In the case at hand, the applicant is the owner of a plot of land and an apartment building with 20 rented flats in Vienna. He filed an individual application with the Austrian Constitutional Court (Verfassungsgerichtshof, hereinafter VwGH).
The plaintiff argued that the ‘first customer’ criterion described in Section 17a(1) of the Austrian Real Estate Agents Act (Maklergesetz, hereinafter MaklerG) is not an objective criterion for the obligation to pay remuneration, since the services of an estate agent are of equal benefit to the landlord and the tenant.
The VwGH failed to find that the Act violated the Principle of Equality. Section 17a of the MaklerG establishes the ‘first client principle’ for commission agreements for the brokerage of residential leases. The estate agent can only agree on a commission payment with a tenant if the tenant is the first client of the estate agent with an agency contract. If, on the other hand, the landlord approaches the estate agent first, the estate agent cannot agree a commission with the person looking for accommodation.
The VwGH also failed to see that the right to ownership was violated.

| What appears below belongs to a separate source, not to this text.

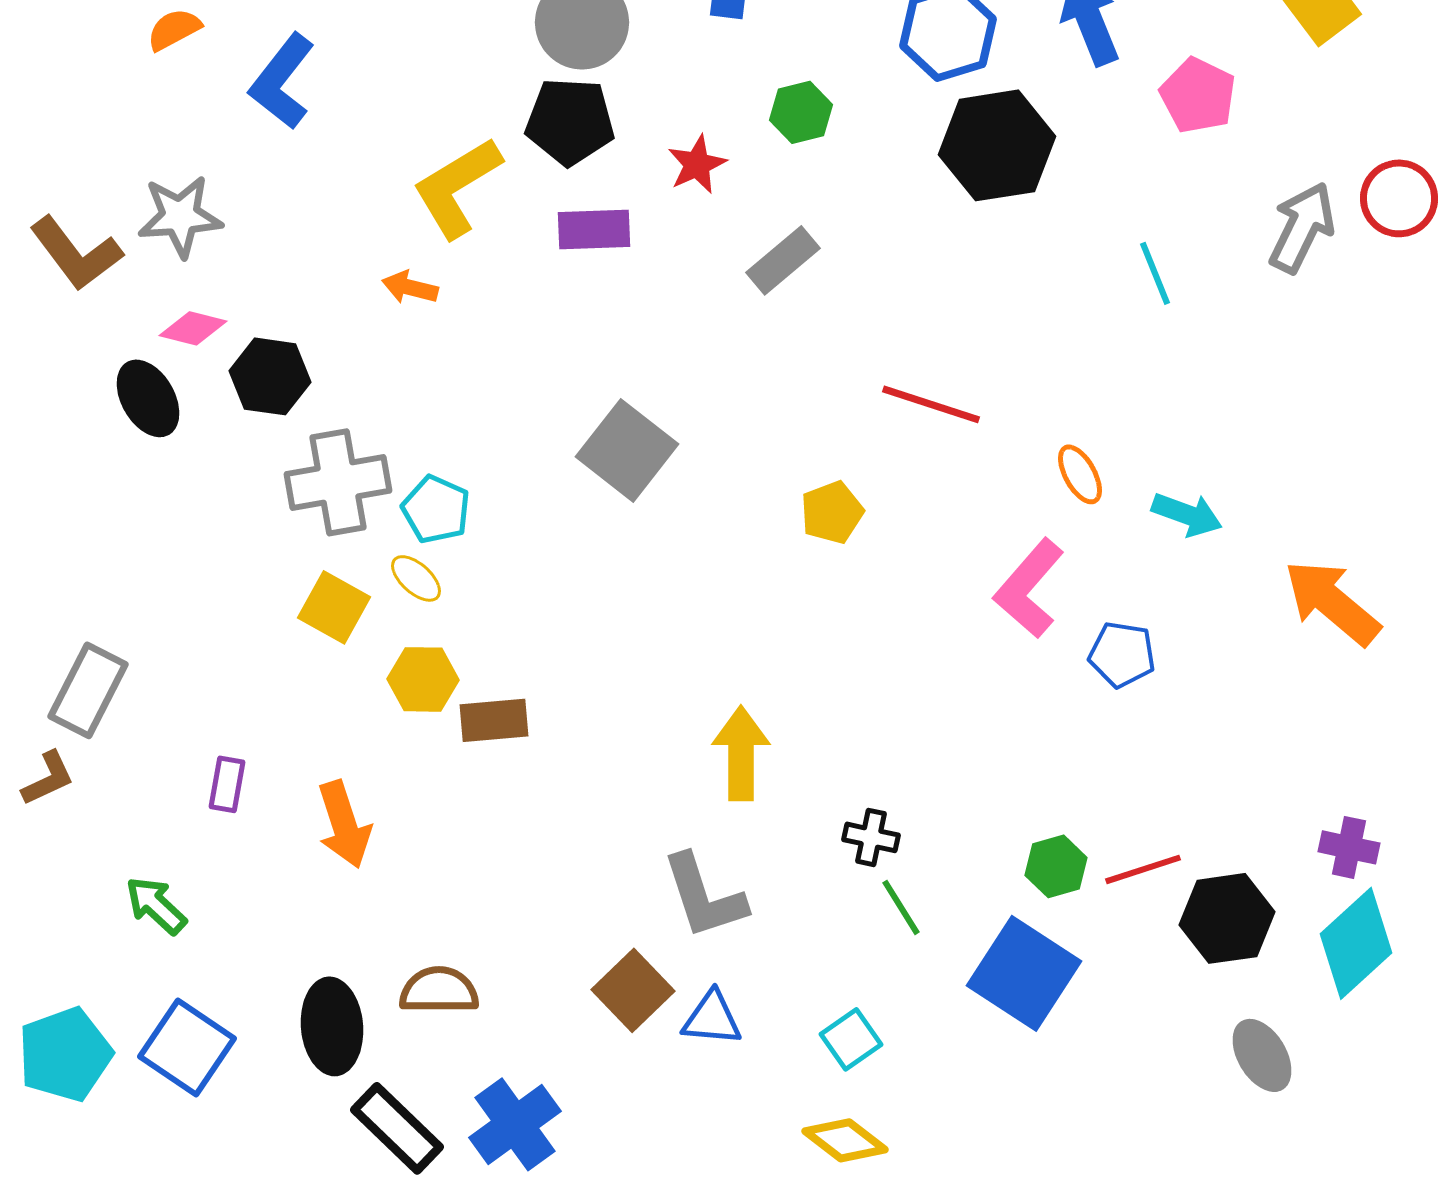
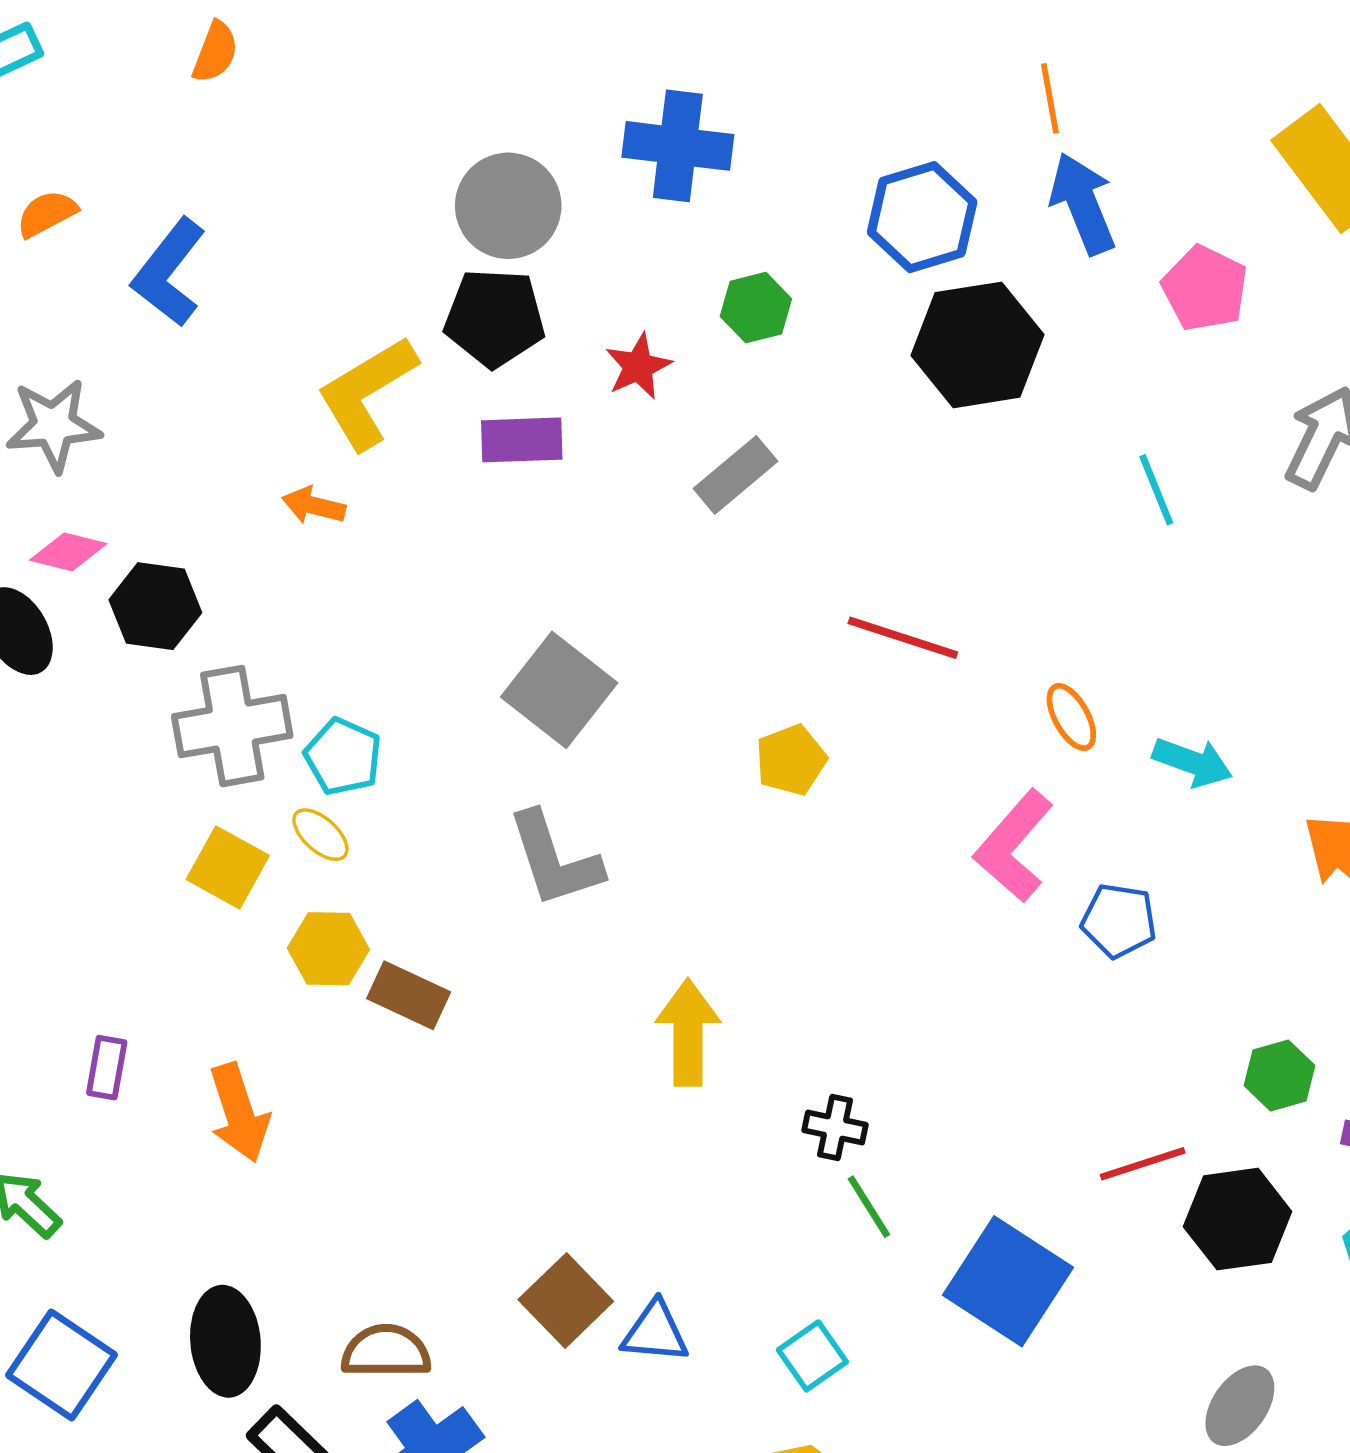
brown rectangle: (494, 720) -> (409, 995), turned 30
green hexagon: (1056, 866) -> (1279, 1075), moved
gray L-shape: (704, 896) -> (555, 859), moved
brown semicircle: (439, 990) -> (386, 1351), moved
gray ellipse: (1262, 1055) -> (1240, 1406), moved, turned 66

Section 17a(5) of the MaklerG prohibits landlords from agreeing to certain performance obligations of tenants in connection with brokerage activities and the conclusion of a contract. If a landlord agrees to a tenant's performance obligation in contravention of Section 17a(5) of the MaklerG, this agreement is invalid. However, this encroachment on private autonomy does not raise any constitutional concerns. The aim of the contested provision is to relieve tenants of financial burdens, to enable them to satisfy their housing needs, and to protect them from any relationships of power on the market.
As a result, the individual application was dismissed as unfounded.